====== Data to process
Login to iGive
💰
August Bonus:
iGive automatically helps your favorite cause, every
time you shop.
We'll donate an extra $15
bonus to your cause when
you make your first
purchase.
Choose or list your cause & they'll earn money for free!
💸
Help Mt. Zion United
============
Problem details –
Check each line of the material for "iGive" and report how many have it. Add no other words.

Answer section –
2